##### Task inputs #####

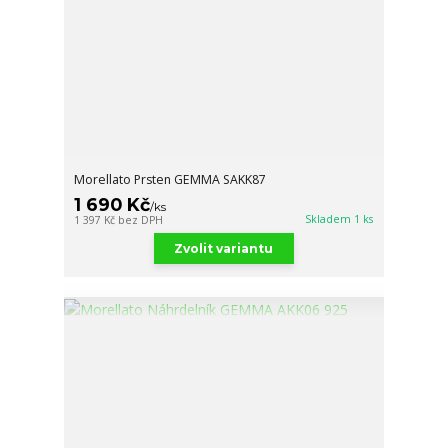
Morellato Prsten GEMMA SAKK87
1 690 Kč
/
ks
Skladem 1 ks
1 397 Kč
bez DPH
Zvolit variantu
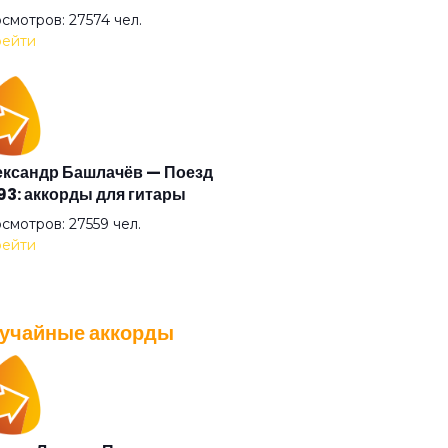
идимка
смотров: 27574 чел.
ейти
 мира на земле
ая музыка
ксандр Башлачёв — Поезд
3: аккорды для гитары
рнись
смотров: 27559 чел.
ейти
жаться
учайные аккорды
ако
A — Плохо танцевать: аккорды
 гитары
нь
смотров: 26037 чел.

#####

## Action item
The reply should hold every record, unchanged, and no pictures.

## Result of this exercise
Morellato Prsten GEMMA SAKK87
1 690 Kč
/
ks
Skladem 1 ks
1 397 Kč
bez DPH
Zvolit variantu
идимка
смотров: 27574 чел.
ейти
 мира на земле
ая музыка
ксандр Башлачёв — Поезд
3: аккорды для гитары
рнись
смотров: 27559 чел.
ейти
жаться
учайные аккорды
ако
A — Плохо танцевать: аккорды
 гитары
нь
смотров: 26037 чел.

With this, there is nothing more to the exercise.